Precisely by virtue of this delicate balance, Venice is also suffering the effects of climate change.

“How will Venice succumb? It will not sink like Atlantis, but it will be a very painful falling to pieces: if we do not intervene, we will lose it. So now is the time to compensate and act to safeguard the lagoon city,” said Andrea Rinaldo, who recently appealed to President Draghi on the emergency of rising sea levels in the Venice lagoon. Europe’s largest lagoon, whose “natural capital value has been calculated at half a billion euros”, reiterated Jane da Mosto. The FAI Venice Delegation, always sensitive and active, also lent its support to the initiative: Francesca Barbini, Head of FAI Venice Delegation, recalled that the city is a symbol for the world because it “represents the problems of the planet”.

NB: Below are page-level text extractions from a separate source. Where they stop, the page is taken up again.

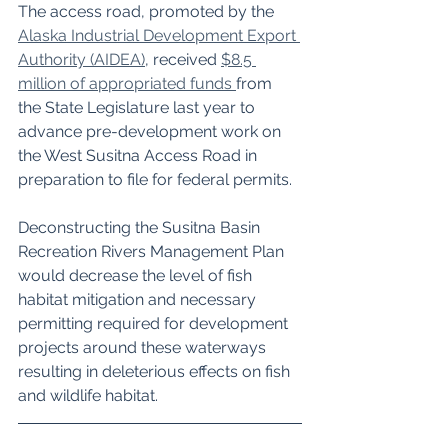
The access road, promoted by the 
Alaska Industrial Development Export 
Authority (AIDEA)
, received 
$8.5 
million of appropriated funds 
from 
the State Legislature last year to 
advance pre-development work on 
the West Susitna Access Road in 
preparation to file for federal permits.
Deconstructing the Susitna Basin 
Recreation Rivers Management Plan 
would decrease the level of fish 
habitat mitigation and necessary 
permitting required for development 
projects around these waterways 
resulting in deleterious effects on fish 
and wildlife habitat.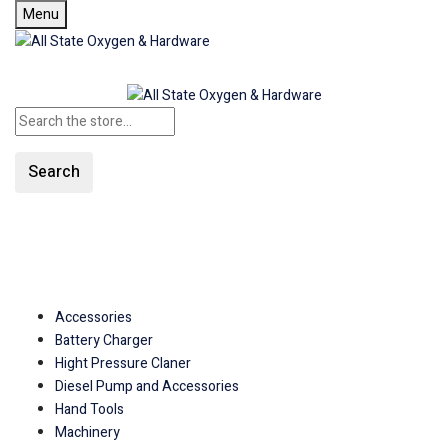
Menu
Search
SHOP ALL CATEGORIES
Accessories
Battery Charger
Hight Pressure Claner
Diesel Pump and Accessories
Hand Tools
Machinery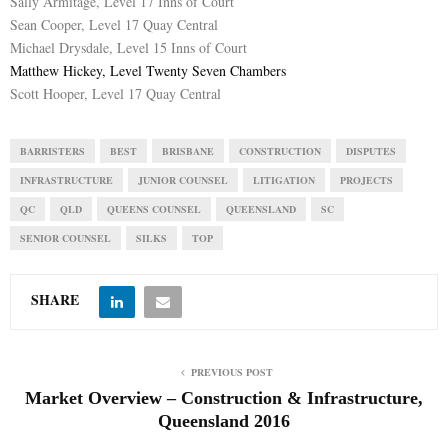
Sally Armitage, Level 17 Inns of Court
Sean Cooper, Level 17 Quay Central
Michael Drysdale, Level 15 Inns of Court
Matthew Hickey, Level Twenty Seven Chambers
Scott Hooper, Level 17 Quay Central
BARRISTERS
BEST
BRISBANE
CONSTRUCTION
DISPUTES
INFRASTRUCTURE
JUNIOR COUNSEL
LITIGATION
PROJECTS
QC
QLD
QUEENS COUNSEL
QUEENSLAND
SC
SENIOR COUNSEL
SILKS
TOP
SHARE
PREVIOUS POST
Market Overview – Construction & Infrastructure,
Queensland 2016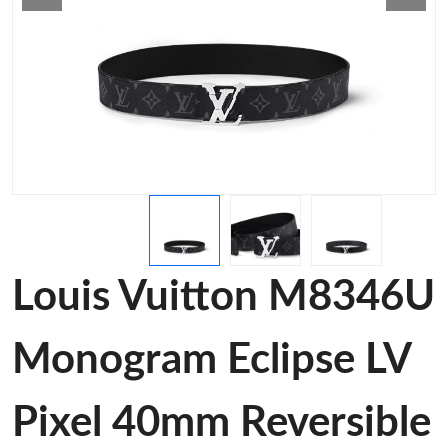
Louis Vuitton M8346U
Monogram Eclipse LV
Pixel 40mm Reversible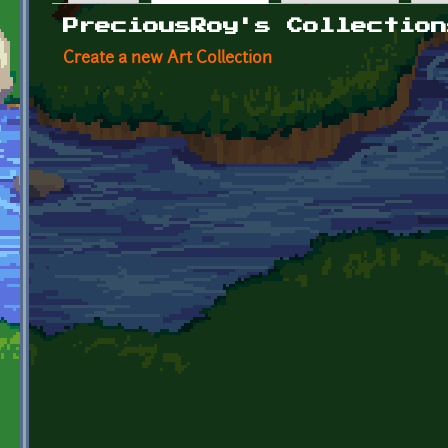
Primary tabs
PreciousRoy's Collection
Create a new Art Collection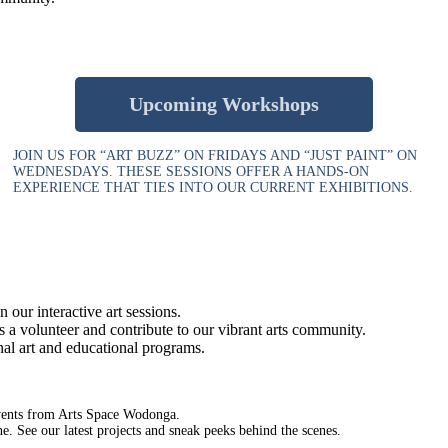
Upcoming Workshops
JOIN US FOR “ART BUZZ” ON FRIDAYS AND “JUST PAINT” ON
WEDNESDAYS. THESE SESSIONS OFFER A HANDS-ON
EXPERIENCE THAT TIES INTO OUR CURRENT EXHIBITIONS.
 our interactive art sessions.
a volunteer and contribute to our vibrant arts community.
nal art and educational programs.
events from Arts Space Wodonga.
 See our latest projects and sneak peeks behind the scenes.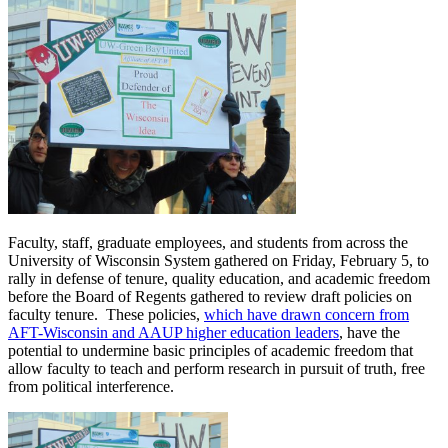
Faculty, staff, graduate employees, and students from across the
University of Wisconsin System gathered on Friday, February 5, to
rally in defense of tenure, quality education, and academic freedom
before the Board of Regents gathered to review draft policies on
faculty tenure. These policies,
which have drawn concern from
AFT-Wisconsin and AAUP higher education leaders
, have the
potential to undermine basic principles of academic freedom that
allow faculty to teach and perform research in pursuit of truth, free
from political interference.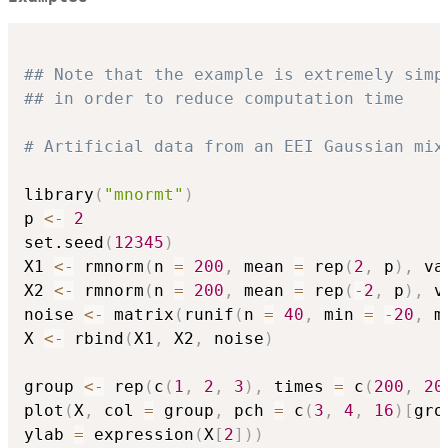
## Note that the example is extremely simp
## in order to reduce computation time
# Artificial data from an EEI Gaussian mix
library
(
"mnormt"
)
p 
<-
2
set.seed
(
12345
)
X1 
<-
 rmnorm
(
n 
=
200
,
 mean 
=
 rep
(
2
,
 p
)
,
 va
X2 
<-
 rmnorm
(
n 
=
200
,
 mean 
=
 rep
(
-
2
,
 p
)
,
 v
noise 
<-
 matrix
(
runif
(
n 
=
40
,
 min 
=
-
20
,
 m
X 
<-
 rbind
(
X1
,
 X2
,
 noise
)
group 
<-
 rep
(
c
(
1
,
2
,
3
)
,
 times 
=
 c
(
200
,
20
plot
(
X
,
 col 
=
 group
,
 pch 
=
 c
(
3
,
4
,
16
)
[
gro
ylab 
=
 expression
(
X
[
2
]
)
)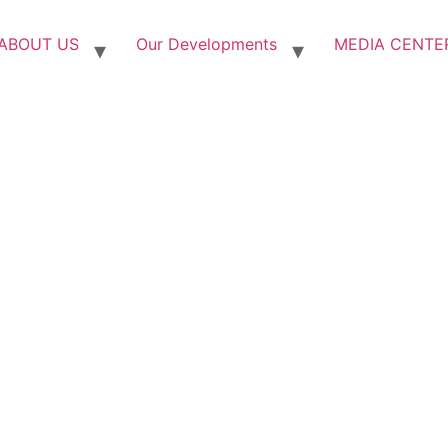
ABOUT US
Our Developments
MEDIA CENTE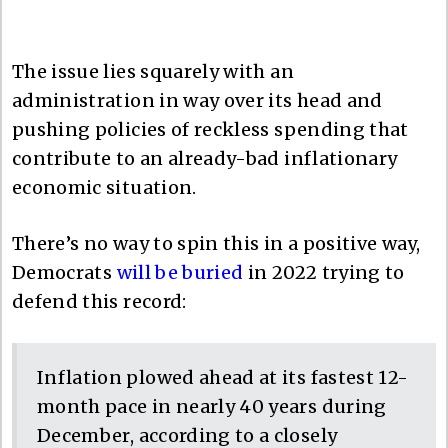
The issue lies squarely with an
administration in way over its head and
pushing policies of reckless spending that
contribute to an already-bad inflationary
economic situation.
There’s no way to spin this in a positive way,
Democrats
will be buried
in 2022 trying to
defend this record:
Inflation plowed ahead at its fastest 12-
month pace in nearly 40 years during
December, according to a closely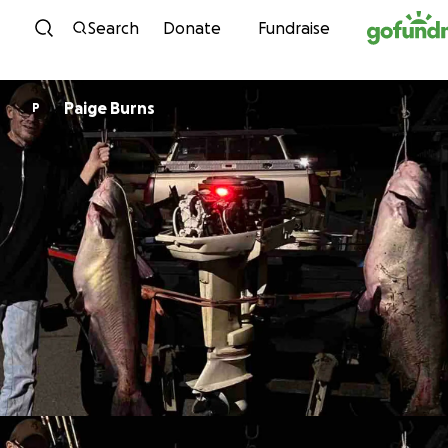
Skip to content
Search
Donate
Fundraise
Paige Burns
P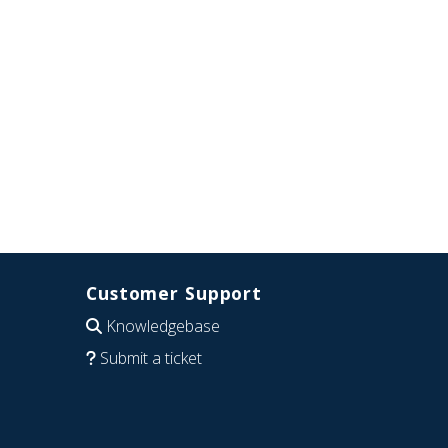
Customer Support
Knowledgebase
Submit a ticket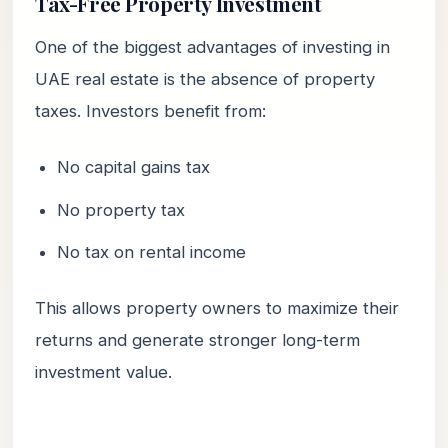
Tax-Free Property Investment
One of the biggest advantages of investing in
UAE real estate is the absence of property
taxes. Investors benefit from:
No capital gains tax
No property tax
No tax on rental income
This allows property owners to maximize their
returns and generate stronger long-term
investment value.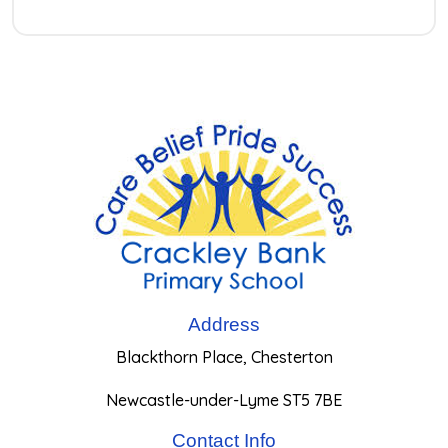
Address
Blackthorn Place, Chesterton
Newcastle-under-Lyme ST5 7BE
Contact Info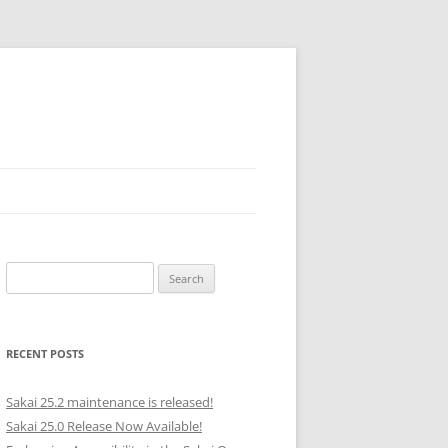
Search
for:
RECENT POSTS
Sakai 25.2 maintenance is released!
Sakai 25.0 Release Now Available!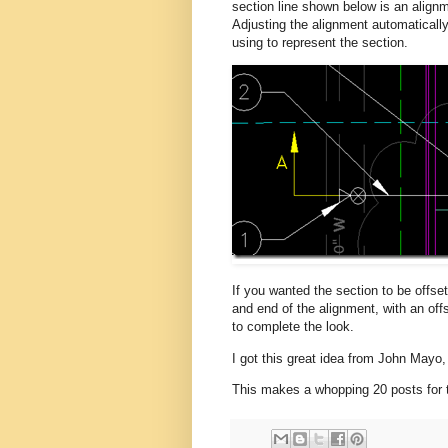
section line shown below is an alignm
Adjusting the alignment automatically
using to represent the section.
If you wanted the section to be offset
and end of the alignment, with an off
to complete the look.
I got this great idea from John Mayo,
This makes a whopping 20 posts for t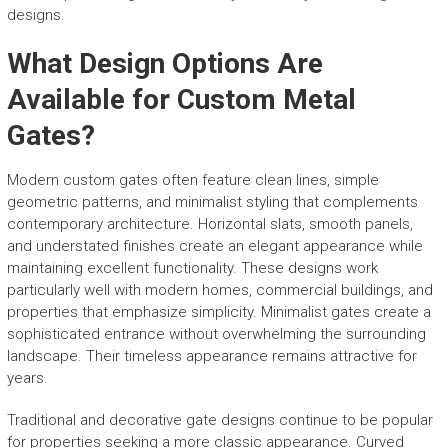
designs.
What Design Options Are
Available for Custom Metal
Gates?
Modern custom gates often feature clean lines, simple
geometric patterns, and minimalist styling that complements
contemporary architecture. Horizontal slats, smooth panels,
and understated finishes create an elegant appearance while
maintaining excellent functionality. These designs work
particularly well with modern homes, commercial buildings, and
properties that emphasize simplicity. Minimalist gates create a
sophisticated entrance without overwhelming the surrounding
landscape. Their timeless appearance remains attractive for
years.
Traditional and decorative gate designs continue to be popular
for properties seeking a more classic appearance. Curved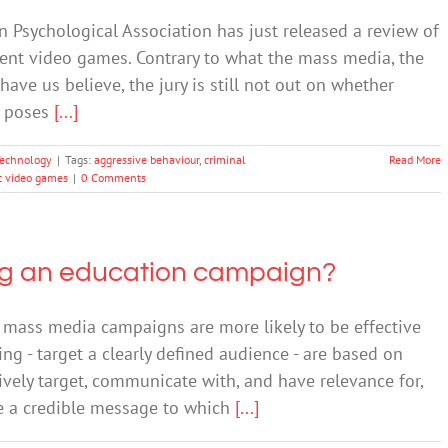
 Psychological Association has just released a review of
lent video games. Contrary to what the mass media, the
e us believe, the jury is still not out on whether
s poses
[...]
echnology
|
Tags:
aggressive behaviour
,
criminal
Read More
t video games
|
0 Comments
ing an education campaign?
ass media campaigns are more likely to be effective
ng - target a clearly defined audience - are based on
ively target, communicate with, and have relevance for,
ide a credible message to which
[...]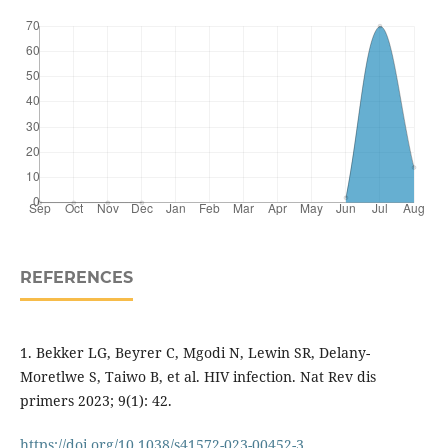
REFERENCES
1. Bekker LG, Beyrer C, Mgodi N, Lewin SR, Delany-
Moretlwe S, Taiwo B, et al. HIV infection. Nat Rev dis
primers 2023; 9(1): 42.
https://doi.org/10.1038/s41572-023-00452-3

This meeting, and those that will follow in 2022, are therefore intended to deepen the current problems of Venice and its environment, in order to contribute to the elaboration of solutions useful to safeguard Venice, but not only. Because Venice is a symbol for the world, but also a model, a case study of the effects of the global environmental crisis, and also of the crisis of the 20th century city model. And it can be a field of experimentation, as it has always been: given the complexity of the system of city and lagoon, which breathe, live in unison, and are one, and given the absolute anomaly of this environment, in the history of Venice experiments have always been carried out. Unfortunately, this has not been the case in the last hundred years, which have compromised the Lagoon and therefore the city with interventions that are anything but reversible and sustainable. The experimental principle, which is based on knowledge and science, is the only one able to correspond to the complexity of this delicate system, and this too is a lesson that Venice can give far beyond its borders and history.